# Listed records
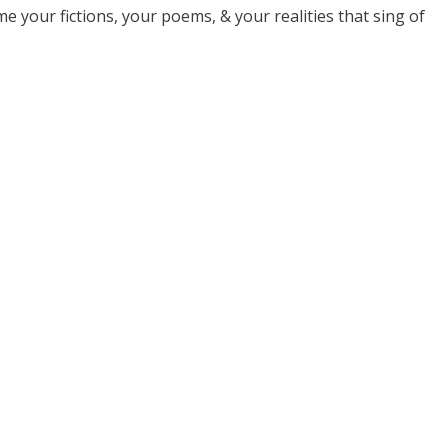
 your fictions, your poems, & your realities that sing of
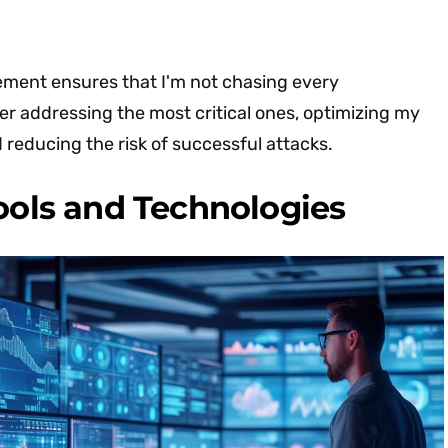
ement ensures that I'm not chasing every
her addressing the most critical ones, optimizing my
 reducing the risk of successful attacks.
Tools and Technologies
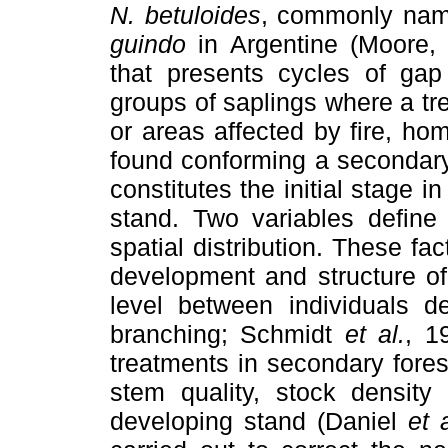
N. betuloides
, commonly na
guindo
in Argentine (Moore, 
that presents cycles of gap
groups of saplings where a tre
or areas affected by fire, h
found conforming a secondary
constitutes the initial stage i
stand. Two variables define 
spatial distribution. These fa
development and structure of
level between individuals d
branching; Schmidt
et al.
, 1
treatments in secondary fores
stem quality, stock density 
developing stand (Daniel
et a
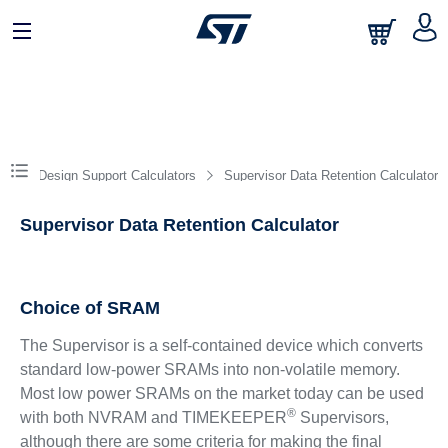
Design Support Calculators
Supervisor Data Retention Calculator
Supervisor Data Retention Calculator
Choice of SRAM
The Supervisor is a self-contained device which converts
standard low-power SRAMs into non-volatile memory.
Most low power SRAMs on the market today can be used
®
with both NVRAM and TIMEKEEPER
Supervisors,
although there are some criteria for making the final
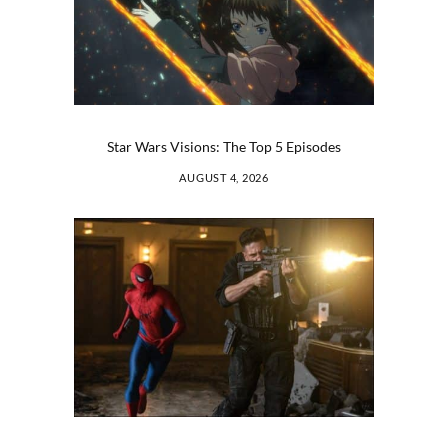
Star Wars Visions: The Top 5 Episodes
AUGUST 4, 2026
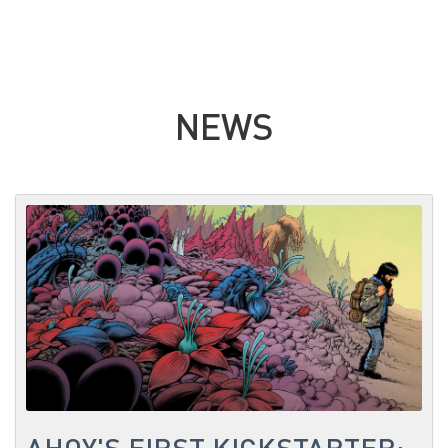
NEWS
AHOY'S FIRST KICKSTARTER:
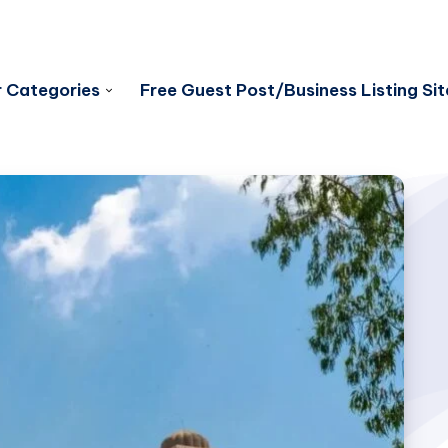
 Categories
Free Guest Post/Business Listing Sit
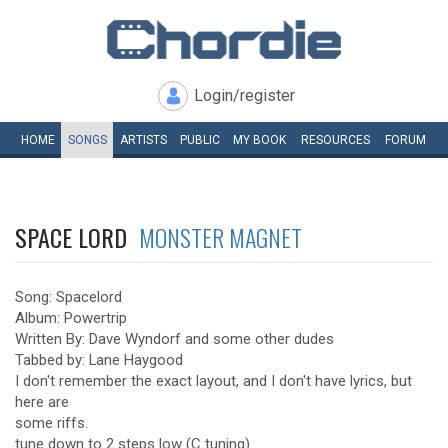
Login/register
HOME
SONGS
ARTISTS
PUBLIC
MY
BOOK
RESOURCES
FORUM
SPACE LORD
MONSTER MAGNET
Song: Spacelord
Album: Powertrip
Written By: Dave Wyndorf and some other dudes
Tabbed by: Lane Haygood
I don't remember the exact layout, and I don't have lyrics, but
here are
some riffs.
tune down to 2 steps low (C tuning)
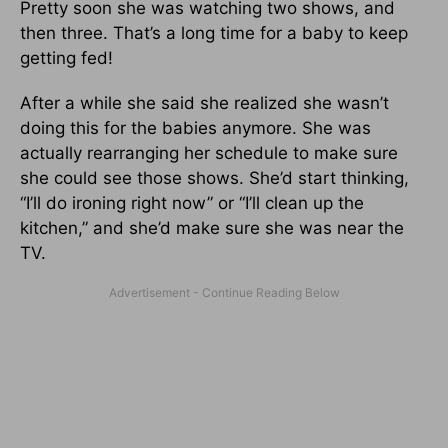
Pretty soon she was watching two shows, and
then three. That’s a long time for a baby to keep
getting fed!
After a while she said she realized she wasn’t
doing this for the babies anymore. She was
actually rearranging her schedule to make sure
she could see those shows. She’d start thinking,
“I’ll do ironing right now” or “I’ll clean up the
kitchen,” and she’d make sure she was near the
TV.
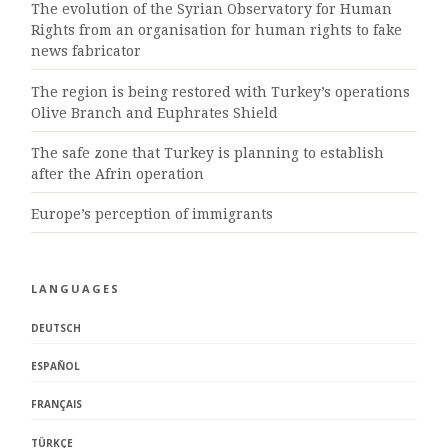
The evolution of the Syrian Observatory for Human
Rights from an organisation for human rights to fake
news fabricator
The region is being restored with Turkey’s operations
Olive Branch and Euphrates Shield
The safe zone that Turkey is planning to establish
after the Afrin operation
Europe’s perception of immigrants
LANGUAGES
DEUTSCH
ESPAÑOL
FRANÇAIS
TÜRKÇE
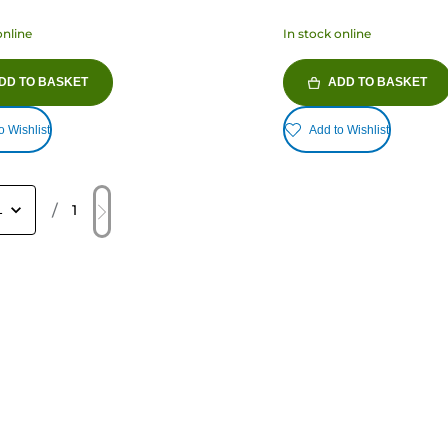
online
In stock online
DD TO BASKET
ADD TO BASKET
o Wishlist
Add to Wishlist
/
1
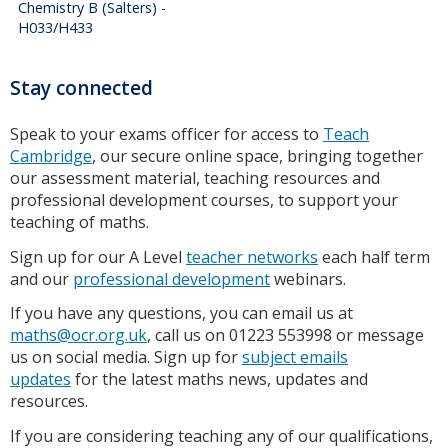
Chemistry B (Salters) -
H033/H433
Stay connected
Speak to your exams officer for access to
Teach
Cambridge
, our secure online space, bringing together
our assessment material, teaching resources and
professional development courses, to support your
teaching of maths.
Sign up for our A Level
teacher networks
each half term
and our
professional development
webinars.
If you have any questions, you can email us at
maths@ocr.org.uk
, call us on 01223 553998 or message
us on social media. Sign up for
subject emails
updates
for the latest maths news, updates and
resources.
If you are considering teaching any of our qualifications,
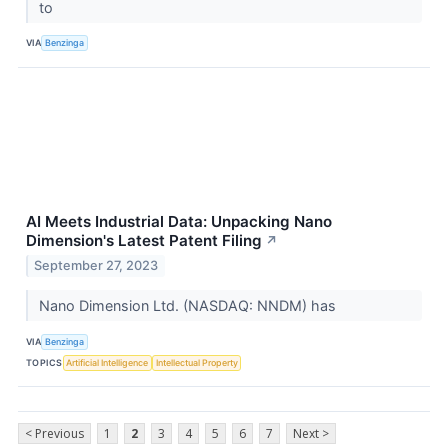
to
VIA
Benzinga
AI Meets Industrial Data: Unpacking Nano
Dimension's Latest Patent Filing
↗
September 27, 2023
Nano Dimension Ltd. (NASDAQ: NNDM) has
VIA
Benzinga
TOPICS
Artificial Intelligence
Intellectual Property
< Previous
1
2
3
4
5
6
7
Next >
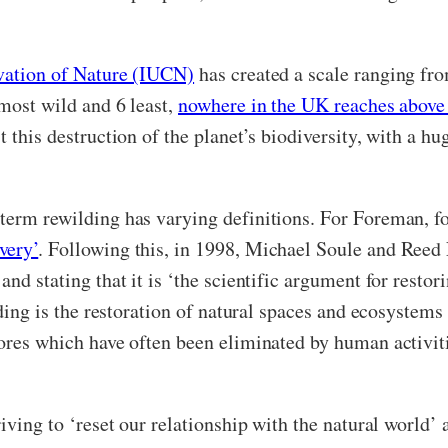
rvation of Nature (IUCN)
has created a scale ranging fro
 most wild and 6 least,
nowhere in the UK reaches above 
t this destruction of the planet’s biodiversity, with a 
 term rewilding has varying definitions. For Foreman, 
very’
. Following this, in 1998, Michael Soule and Ree
nd stating that it is ‘
the scientific argument for restor
ding is the restoration of natural spaces and ecosystems
vores which have often been eliminated by human activit
riving to ‘reset our relationship with the natural world’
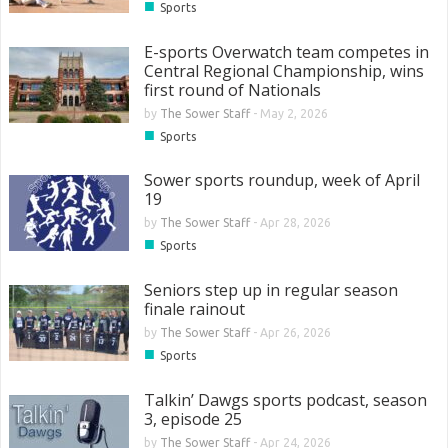
■
Sports
E-sports Overwatch team competes in
Central Regional Championship, wins
first round of Nationals
by
The Sower Staff
-
May 2, 2026
■
Sports
Sower sports roundup, week of April
19
by
The Sower Staff
-
Apr 28, 2026
■
Sports
Seniors step up in regular season
finale rainout
by
The Sower Staff
-
Apr 26, 2026
■
Sports
Talkin’ Dawgs sports podcast, season
3, episode 25
by
The Sower Staff
-
Apr 24, 2026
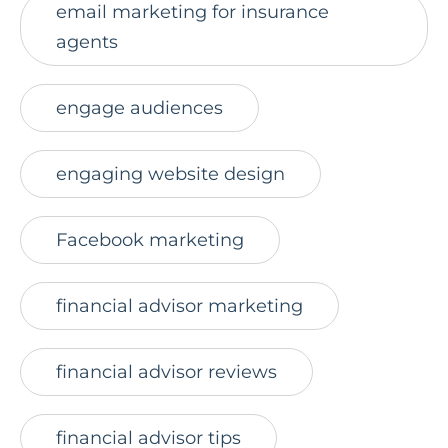
email marketing for insurance
agents
engage audiences
engaging website design
Facebook marketing
financial advisor marketing
financial advisor reviews
financial advisor tips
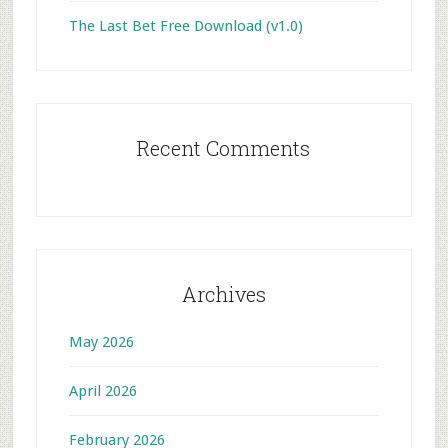
The Last Bet Free Download (v1.0)
Recent Comments
Archives
May 2026
April 2026
February 2026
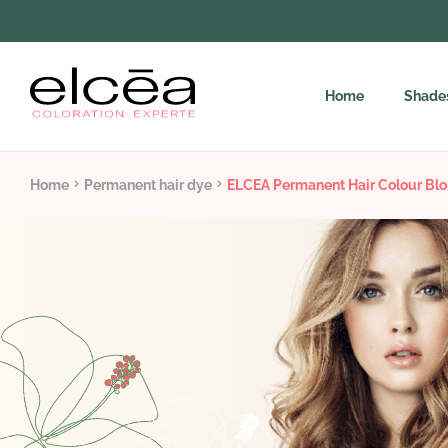
Home
Shade
Home
Permanent hair dye
ELCEA Permanent Hair Colour Blo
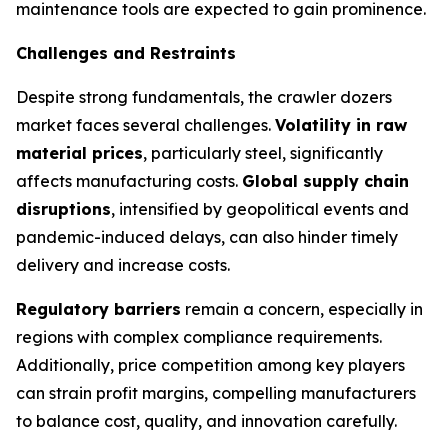
maintenance tools are expected to gain prominence.
Challenges and Restraints
Despite strong fundamentals, the crawler dozers
market faces several challenges.
Volatility in raw
material prices
, particularly steel, significantly
affects manufacturing costs.
Global supply chain
disruptions
, intensified by geopolitical events and
pandemic-induced delays, can also hinder timely
delivery and increase costs.
Regulatory barriers
remain a concern, especially in
regions with complex compliance requirements.
Additionally, price competition among key players
can strain profit margins, compelling manufacturers
to balance cost, quality, and innovation carefully.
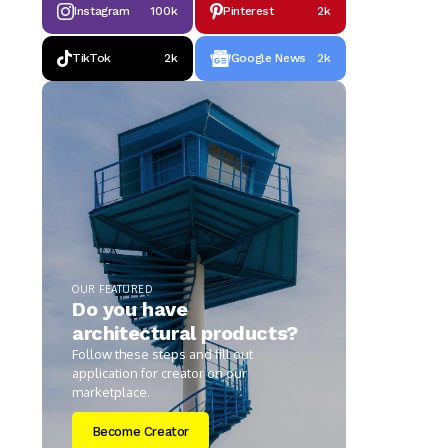
Instagram
100k
Pinterest
2k
TikTok
2k
Google News
2k
OUR FEATURED
Do you have
architectural products?
Follow these steps and fill out
application for creator on our
marketplace.
Become Creator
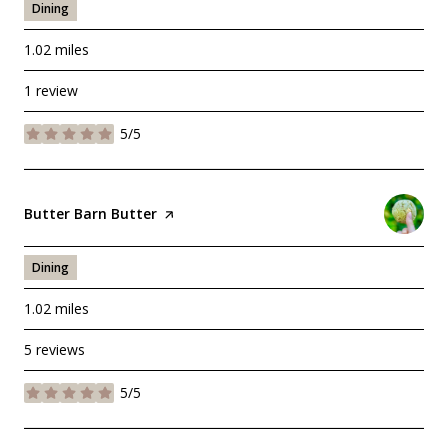
Dining
1.02
miles
1 review
5/5
stars
Visit the
Butter Barn Butter
page on Yelp
Dining
1.02
miles
5 reviews
5/5
stars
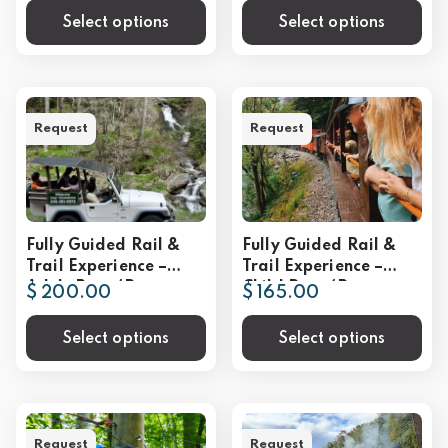
Select options
Select options
Request
Request
Fully Guided Rail &
Fully Guided Rail &
Trail Experience –
Trail Experience –
Adult Rate (Per
Child Rate (Per
$ 200.00
$ 165.00
Person)
Person)
Select options
Select options
Request
Request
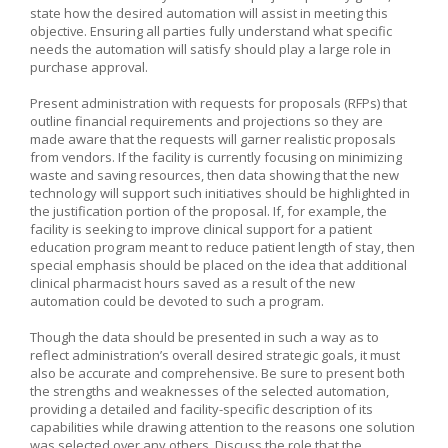
state how the desired automation will assist in meeting this
objective. Ensuring all parties fully understand what specific
needs the automation will satisfy should play a large role in
purchase approval.
Present administration with requests for proposals (RFPs) that
outline financial requirements and projections so they are
made aware that the requests will garner realistic proposals
from vendors. If the facility is currently focusing on minimizing
waste and saving resources, then data showing that the new
technology will support such initiatives should be highlighted in
the justification portion of the proposal. If, for example, the
facility is seeking to improve clinical support for a patient
education program meant to reduce patient length of stay, then
special emphasis should be placed on the idea that additional
clinical pharmacist hours saved as a result of the new
automation could be devoted to such a program.
Though the data should be presented in such a way as to
reflect administration’s overall desired strategic goals, it must
also be accurate and comprehensive. Be sure to present both
the strengths and weaknesses of the selected automation,
providing a detailed and facility-specific description of its
capabilities while drawing attention to the reasons one solution
was selected over any others. Discuss the role that the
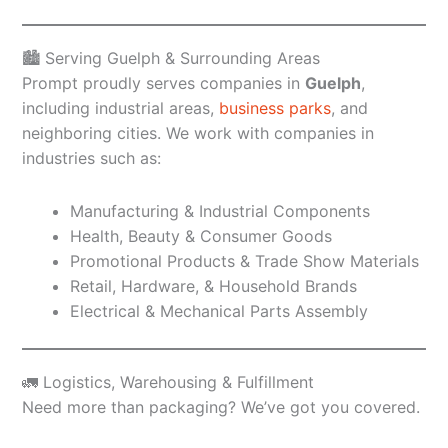
🏙️ Serving Guelph & Surrounding Areas
Prompt proudly serves companies in
Guelph
,
including industrial areas,
business parks
, and
neighboring cities. We work with companies in
industries such as:
Manufacturing & Industrial Components
Health, Beauty & Consumer Goods
Promotional Products & Trade Show Materials
Retail, Hardware, & Household Brands
Electrical & Mechanical Parts Assembly
🚛 Logistics, Warehousing & Fulfillment
Need more than packaging? We’ve got you covered.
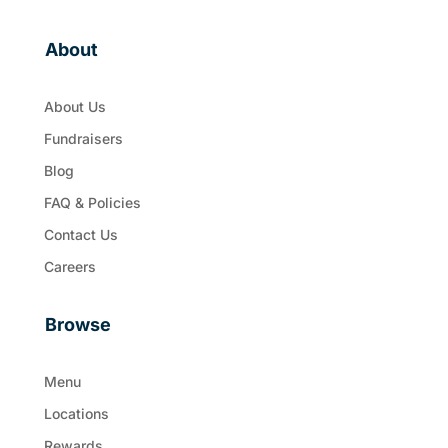
About
About Us
Fundraisers
Blog
FAQ & Policies
Contact Us
Careers
Browse
Menu
Locations
Rewards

# How to complete this task
Restate word for word the lines of the data above that begin at the line with "automation could be" and end at the line with "FAQ & Policies", keeping both ends and dropping every picture.

# Task response
automation could be devoted to such a program.
Though the data should be presented in such a way as to
reflect administration’s overall desired strategic goals, it must
also be accurate and comprehensive. Be sure to present both
the strengths and weaknesses of the selected automation,
providing a detailed and facility-specific description of its
capabilities while drawing attention to the reasons one solution
was selected over any others. Discuss the role that the
🏙️ Serving Guelph & Surrounding Areas
Prompt proudly serves companies in
Guelph
,
including industrial areas,
business parks
, and
neighboring cities. We work with companies in
industries such as:
Manufacturing & Industrial Components
Health, Beauty & Consumer Goods
Promotional Products & Trade Show Materials
Retail, Hardware, & Household Brands
Electrical & Mechanical Parts Assembly
🚛 Logistics, Warehousing & Fulfillment
Need more than packaging? We’ve got you covered.
About
About Us
Fundraisers
Blog
FAQ & Policies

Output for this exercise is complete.